S := 12 ; number of statements
Output := ""
Loop, % 2**S {
;;If !Mod(A_Index,100) ;; optional 'if' to show the loop progress
;; ToolTip, Index: %A_Index%
SetFlags(A_Index-1), Current := "", Count := 0
Loop, %S%
R := TestStatement(A_Index), Current .= R, Count += (R == F[%A_Index%])
If ( Count >= S-1 )
Output .= "`n[" Count "] -> " Current
}
ToolTip
MsgBox, % SubStr(Output,2)
Return
;-------------------------------------------------------------------------------------
SetFlags(D) {
Global
Local I
Loop, %S%
I := S-A_Index+1 , F[%I%] := (D >> (S-A_Index)) & 1
}
;-------------------------------------------------------------------------------------
TestStatement(N) {
Global
Local I, C := 0
If ( N == 1 ) ; This is a numbered list of twelve statements.
Return ( S == 12 ) ; should always be true
If ( N == 2 ) { ; Exactly 3 of the last 6 statements are true.
Loop, 6
I := S-A_Index+1 , C += F[%I%]
Return ( C == 3 )
}
If ( N == 3 ) { ; Exactly 2 of the even-numbered statements are true.
Loop, %S%
C += ( !Mod(A_Index,2) & F[%A_Index%] )
Return ( C == 2 )
}
If ( N == 4 ) ; If statement 5 is true, then statements 6 and 7 are both true.
Return ( F[5] ? F[6] & F[7] : 1 )
If ( N == 5 ) { ; The 3 preceding statements are all false.
Loop, 3
I := N-A_Index , C += F[%I%]
Return ( C == 0 )
}
If ( N == 6 ) { ; Exactly 4 of the odd-numbered statements are true.
Loop, %S%
C += ( !!Mod(A_Index,2) & F[%A_Index%] )
Return ( C == 4 )
}
If ( N == 7 ) ; Either statement 2 or 3 is true, but not both.
Return ( F[2] ^ F[3] )
If ( N == 8 ) ; If statement 7 is true, then 5 and 6 are both true.

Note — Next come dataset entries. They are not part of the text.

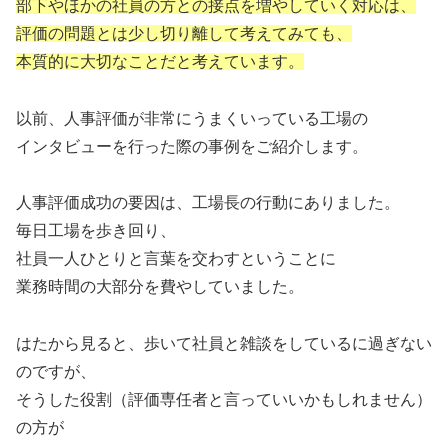
部下やほかの社員の方との接点を増やしていく対応は、
評価の問題とは少し切り離して考えてみても、
本質的に大切なことだと考えています。
以前、人事評価が非常にうまくいっている工場の
インタビューを行った際の事例をご紹介します。
人事評価成功の要因は、工場長の行動にありました。
毎日工場を歩き回り、
社員一人ひとりと言葉を交わすということに
業務時間の大部分を費やしていました。
はたから見ると、歩いて社員と雑談をしているに過ぎない
のですが、
そうした役割（評価専任者と言っていいかもしれません）
の方が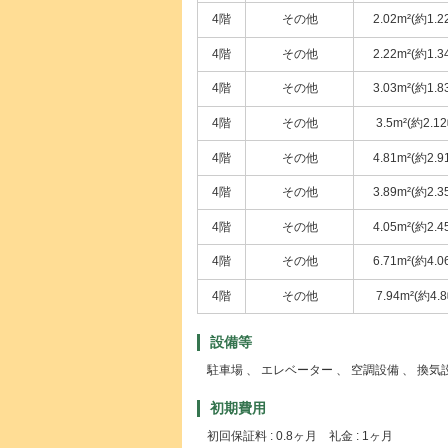
4階
その他
2.02m²(約1.2
4階
その他
2.22m²(約1.3
4階
その他
3.03m²(約1.8
4階
その他
3.5m²(約2.1
4階
その他
4.81m²(約2.9
4階
その他
3.89m²(約2.3
4階
その他
4.05m²(約2.4
4階
その他
6.71m²(約4.0
4階
その他
7.94m²(約4.
設備等
駐車場 、 エレベーター 、 空調設備 、 換気
初期費用
初回保証料 : 0.8ヶ月 礼金 : 1ヶ月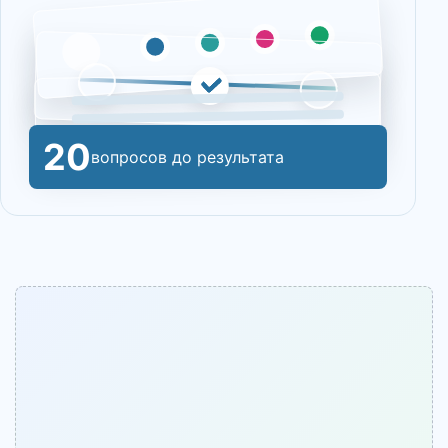
20
вопросов до результата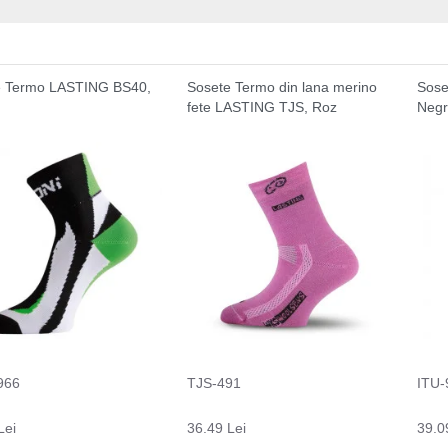
e Termo LASTING BS40,
Sosete Termo din lana merino
Sose
fete LASTING TJS, Roz
Neg
966
TJS-491
ITU-
Lei
36.49 Lei
39.0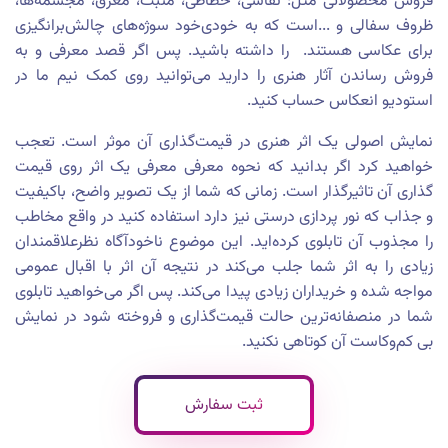
فروش محصولاتی مثل:
نقاشی، خطاطی، منبت، معرق،
مجسمه‌ها،
ظروف سفالی و
...
است که به خودی‌خود سوژه‌های چالش‌برانگیزی
برای عکاسی هستند.
را داشته باشید.
پس اگر قصد معرفی و به
فروش رساندن آثار هنری را دارید می‌توانید روی کمک نیم ما در
استودیو انعکاس حساب کنید.
نمایش اصولی یک اثر هنری در قیمت‌گذاری آن موثر است. تعجب
خواهید کرد اگر بدانید که نحوه معرفی معرفی یک اثر روی قیمت
گذاری آن تاثیرگذار است. زمانی که شما از یک تصویر واضح، باکیفیت
و جذاب که نور پردازی درستی نیز دارد استفاده کنید در واقع مخاطب
را مجذوب آن تابلوی کرده‌اید. این موضوع ناخودآگاه نظرعلاقمندان
زیادی را به اثر شما جلب می‌کند در نتیجه آن اثر با اقبال عمومی
مواجه شده و خریداران زیادی پیدا می‌کند. پس اگر می‌خواهید تابلوی
شما در منصفانه‌ترین حالت قیمت‌گذاری و فروخته شود در نمایش
بی کم‌وکاست آن کوتاهی نکنید.
ثبت سفارش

Return ( F[7] ? F[5] & F[6] : 1 )
If ( N == 9 ) { ; Exactly 3 of the first 6 statements are true.
Loop, 6
C += F[%A_Index%]
Return ( C == 3 )
}
If ( N == 10 ) ; The next two statements are both true.
Return ( F[11] & F[12] )
If ( N == 11 ) ; Exactly 1 of statements 7, 8 and 9 are true
Return ( F[7]+F[8]+F[9] == 1 )
If ( N == 12 ) { ; Exactly 4 of the preceding statements are true
Loop, % N-1
C += F[%A_Index%]
Return ( C == 4 )
}
}
If the proposed flags match the results after validating each statement, we have the solution.
I show all cases where we have at least S-1 matches (being S := 12 statements).
Bonus:
Also, the puzzle can be easily modified without much additional coding.
And it works for AHK 1.0 as well! haha